The task> Copy the entries below word for word, but omit any pictures they contain.

Source information>

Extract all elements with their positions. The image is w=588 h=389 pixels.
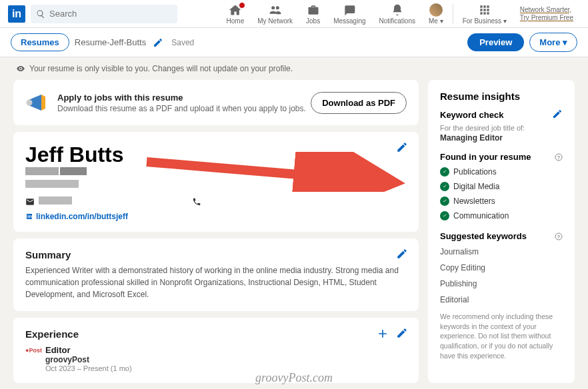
privacy-notice: Your resume is only visible to you. Chan…: [0, 57, 588, 80]
resume-name: Resume-Jeff-Butts: [75, 37, 146, 47]
keyword-check-heading: Keyword check: [440, 109, 563, 121]
keyword-item: Communication: [440, 208, 563, 223]
pencil-icon: [396, 248, 408, 260]
edit-keyword-button[interactable]: [552, 109, 563, 121]
experience-dates: Oct 2023 – Present (1 mo): [45, 364, 132, 372]
redacted-text: [60, 167, 87, 175]
linkedin-url[interactable]: linkedin.com/in/buttsjeff: [25, 212, 407, 221]
eye-icon: [16, 64, 25, 73]
more-button[interactable]: More ▾: [529, 33, 577, 52]
experience-card: Experience ●Post Editor groovyPost Oct 2…: [13, 318, 419, 383]
help-icon[interactable]: ?: [555, 232, 563, 240]
profile-card: Jeff Butts linkedin.com/in/buttsjeff: [13, 132, 419, 232]
briefcase-icon: [307, 3, 320, 17]
redacted-email: [39, 196, 72, 204]
nav-me[interactable]: Me ▾: [422, 3, 450, 25]
linkedin-logo[interactable]: in: [8, 5, 25, 23]
megaphone-icon: [25, 91, 49, 115]
nav-business[interactable]: For Business ▾: [456, 3, 513, 25]
summary-title: Summary: [25, 249, 407, 260]
found-keywords-list: Publications Digital Media Newsletters C…: [440, 165, 563, 223]
save-status: Saved: [171, 38, 194, 47]
summary-body: Experienced Writer with a demonstrated h…: [25, 264, 407, 300]
nav-items: Home My Network Jobs Messaging Notificat…: [220, 3, 580, 25]
grid-icon: [478, 3, 491, 17]
bell-icon: [391, 3, 404, 17]
nav-home[interactable]: Home: [220, 3, 251, 25]
keyword-item: Newsletters: [440, 194, 563, 208]
insights-panel: Resume insights Keyword check For the de…: [428, 80, 575, 383]
search-box[interactable]: [31, 5, 177, 23]
main-content: Apply to jobs with this resume Download …: [0, 80, 588, 389]
redacted-text: [25, 180, 79, 188]
suggested-hint: We recommend only including these keywor…: [440, 312, 563, 360]
edit-summary-button[interactable]: [396, 248, 408, 262]
people-icon: [269, 3, 282, 17]
breadcrumb-bar: Resumes Resume-Jeff-Butts Saved Preview …: [0, 28, 588, 57]
keyword-item: Publications: [440, 165, 563, 179]
suggested-heading: Suggested keywords ?: [440, 231, 563, 241]
found-heading: Found in your resume ?: [440, 152, 563, 162]
suggested-item: Publishing: [440, 276, 563, 292]
nav-premium[interactable]: Network Smarter, Try Premium Free: [513, 6, 580, 22]
avatar-icon: [429, 3, 443, 17]
left-column: Apply to jobs with this resume Download …: [13, 80, 419, 383]
experience-item: ●Post Editor groovyPost Oct 2023 – Prese…: [25, 345, 407, 372]
pencil-icon: [396, 141, 408, 153]
watermark: groovyPost.com: [255, 371, 333, 385]
apply-title: Apply to jobs with this resume: [57, 93, 306, 103]
svg-point-0: [27, 100, 33, 106]
company-logo: ●Post: [25, 345, 40, 356]
phone-icon: [192, 197, 201, 206]
notification-badge: [239, 2, 245, 9]
nav-jobs[interactable]: Jobs: [299, 3, 327, 25]
search-input[interactable]: [49, 9, 172, 19]
svg-text:?: ?: [557, 234, 560, 238]
profile-name: Jeff Butts: [25, 143, 407, 167]
keyword-item: Digital Media: [440, 179, 563, 194]
preview-button[interactable]: Preview: [467, 33, 524, 51]
suggested-keywords-list: Journalism Copy Editing Publishing Edito…: [440, 244, 563, 308]
experience-title: Experience: [25, 328, 407, 340]
pencil-icon[interactable]: [153, 37, 163, 48]
apply-card: Apply to jobs with this resume Download …: [13, 80, 419, 125]
help-icon[interactable]: ?: [555, 153, 563, 161]
plus-icon: [376, 327, 389, 340]
suggested-item: Editorial: [440, 292, 563, 308]
nav-divider: [453, 4, 453, 24]
suggested-item: Journalism: [440, 244, 563, 260]
job-title: Managing Editor: [440, 133, 563, 143]
mail-icon: [25, 197, 35, 206]
download-pdf-button[interactable]: Download as PDF: [311, 92, 407, 114]
experience-role: Editor: [45, 345, 132, 355]
desired-subtitle: For the desired job title of:: [440, 124, 563, 132]
summary-card: Summary Experienced Writer with a demons…: [13, 238, 419, 311]
experience-company: groovyPost: [45, 355, 132, 364]
suggested-item: Copy Editing: [440, 260, 563, 276]
nav-messaging[interactable]: Messaging: [327, 3, 372, 25]
edit-experience-button[interactable]: [396, 327, 408, 342]
top-navigation: in Home My Network Jobs Messaging Notifi…: [0, 0, 588, 28]
nav-network[interactable]: My Network: [251, 3, 299, 25]
message-icon: [343, 3, 356, 17]
linkedin-icon: [25, 212, 33, 220]
search-icon: [36, 9, 45, 19]
insights-title: Resume insights: [440, 91, 563, 102]
add-experience-button[interactable]: [376, 327, 389, 343]
pencil-icon: [396, 327, 408, 339]
edit-profile-button[interactable]: [396, 141, 408, 156]
apply-subtitle: Download this resume as a PDF and upload…: [57, 104, 306, 113]
nav-notifications[interactable]: Notifications: [373, 3, 422, 25]
redacted-text: [25, 167, 59, 175]
resumes-pill[interactable]: Resumes: [11, 33, 69, 51]
privacy-text: Your resume is only visible to you. Chan…: [29, 64, 293, 73]
svg-text:?: ?: [557, 155, 560, 159]
pencil-icon: [552, 109, 563, 119]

Solution>
Extract all elements with their positions. The image is w=588 h=389 pixels.
privacy-notice: Your resume is only visible to you. Chan…: [0, 57, 588, 80]
resume-name: Resume-Jeff-Butts: [75, 37, 146, 47]
keyword-check-heading: Keyword check: [440, 109, 563, 121]
keyword-item: Communication: [440, 208, 563, 223]
pencil-icon: [396, 248, 408, 260]
edit-keyword-button[interactable]: [552, 109, 563, 121]
experience-dates: Oct 2023 – Present (1 mo): [45, 364, 132, 372]
redacted-text: [60, 167, 87, 175]
linkedin-url[interactable]: linkedin.com/in/buttsjeff: [25, 212, 407, 221]
eye-icon: [16, 64, 25, 73]
more-button[interactable]: More ▾: [529, 33, 577, 52]
experience-card: Experience ●Post Editor groovyPost Oct 2…: [13, 318, 419, 383]
help-icon[interactable]: ?: [555, 232, 563, 240]
profile-card: Jeff Butts linkedin.com/in/buttsjeff: [13, 132, 419, 232]
briefcase-icon: [307, 3, 320, 17]
redacted-email: [39, 196, 72, 204]
nav-me[interactable]: Me ▾: [422, 3, 450, 25]
linkedin-logo[interactable]: in: [8, 5, 25, 23]
megaphone-icon: [25, 91, 49, 115]
nav-business[interactable]: For Business ▾: [456, 3, 513, 25]
summary-title: Summary: [25, 249, 407, 260]
found-keywords-list: Publications Digital Media Newsletters C…: [440, 165, 563, 223]
save-status: Saved: [171, 38, 194, 47]
summary-body: Experienced Writer with a demonstrated h…: [25, 264, 407, 300]
nav-items: Home My Network Jobs Messaging Notificat…: [220, 3, 580, 25]
grid-icon: [478, 3, 491, 17]
bell-icon: [391, 3, 404, 17]
nav-home[interactable]: Home: [220, 3, 251, 25]
keyword-item: Newsletters: [440, 194, 563, 208]
insights-panel: Resume insights Keyword check For the de…: [428, 80, 575, 383]
search-box[interactable]: [31, 5, 177, 23]
main-content: Apply to jobs with this resume Download …: [0, 80, 588, 389]
redacted-text: [25, 180, 79, 188]
suggested-hint: We recommend only including these keywor…: [440, 312, 563, 360]
edit-summary-button[interactable]: [396, 248, 408, 262]
people-icon: [269, 3, 282, 17]
breadcrumb-bar: Resumes Resume-Jeff-Butts Saved Preview …: [0, 28, 588, 57]
keyword-item: Publications: [440, 165, 563, 179]
suggested-heading: Suggested keywords ?: [440, 231, 563, 241]
found-heading: Found in your resume ?: [440, 152, 563, 162]
suggested-item: Publishing: [440, 276, 563, 292]
nav-premium[interactable]: Network Smarter, Try Premium Free: [513, 6, 580, 22]
avatar-icon: [429, 3, 443, 17]
left-column: Apply to jobs with this resume Download …: [13, 80, 419, 383]
experience-item: ●Post Editor groovyPost Oct 2023 – Prese…: [25, 345, 407, 372]
pencil-icon: [396, 141, 408, 153]
watermark: groovyPost.com: [255, 371, 333, 385]
apply-title: Apply to jobs with this resume: [57, 93, 306, 103]
svg-point-0: [27, 100, 33, 106]
company-logo: ●Post: [25, 345, 40, 356]
phone-icon: [192, 197, 201, 206]
notification-badge: [239, 2, 245, 9]
nav-jobs[interactable]: Jobs: [299, 3, 327, 25]
search-input[interactable]: [49, 9, 172, 19]
svg-text:?: ?: [557, 234, 560, 238]
profile-name: Jeff Butts: [25, 143, 407, 167]
keyword-item: Digital Media: [440, 179, 563, 194]
preview-button[interactable]: Preview: [467, 33, 524, 51]
suggested-keywords-list: Journalism Copy Editing Publishing Edito…: [440, 244, 563, 308]
experience-title: Experience: [25, 328, 407, 340]
pencil-icon[interactable]: [153, 37, 163, 48]
apply-card: Apply to jobs with this resume Download …: [13, 80, 419, 125]
help-icon[interactable]: ?: [555, 153, 563, 161]
plus-icon: [376, 327, 389, 340]
suggested-item: Editorial: [440, 292, 563, 308]
nav-divider: [453, 4, 453, 24]
suggested-item: Journalism: [440, 244, 563, 260]
job-title: Managing Editor: [440, 133, 563, 143]
mail-icon: [25, 197, 35, 206]
download-pdf-button[interactable]: Download as PDF: [311, 92, 407, 114]
experience-role: Editor: [45, 345, 132, 355]
desired-subtitle: For the desired job title of:: [440, 124, 563, 132]
summary-card: Summary Experienced Writer with a demons…: [13, 238, 419, 311]
experience-company: groovyPost: [45, 355, 132, 364]
suggested-item: Copy Editing: [440, 260, 563, 276]
nav-messaging[interactable]: Messaging: [327, 3, 372, 25]
edit-experience-button[interactable]: [396, 327, 408, 342]
top-navigation: in Home My Network Jobs Messaging Notifi…: [0, 0, 588, 28]
nav-network[interactable]: My Network: [251, 3, 299, 25]
message-icon: [343, 3, 356, 17]
linkedin-icon: [25, 212, 33, 220]
search-icon: [36, 9, 45, 19]
insights-title: Resume insights: [440, 91, 563, 102]
add-experience-button[interactable]: [376, 327, 389, 343]
pencil-icon: [396, 327, 408, 339]
edit-profile-button[interactable]: [396, 141, 408, 156]
apply-subtitle: Download this resume as a PDF and upload…: [57, 104, 306, 113]
nav-notifications[interactable]: Notifications: [373, 3, 422, 25]
redacted-text: [25, 167, 59, 175]
resumes-pill[interactable]: Resumes: [11, 33, 69, 51]
privacy-text: Your resume is only visible to you. Chan…: [29, 64, 293, 73]
svg-text:?: ?: [557, 155, 560, 159]
pencil-icon: [552, 109, 563, 119]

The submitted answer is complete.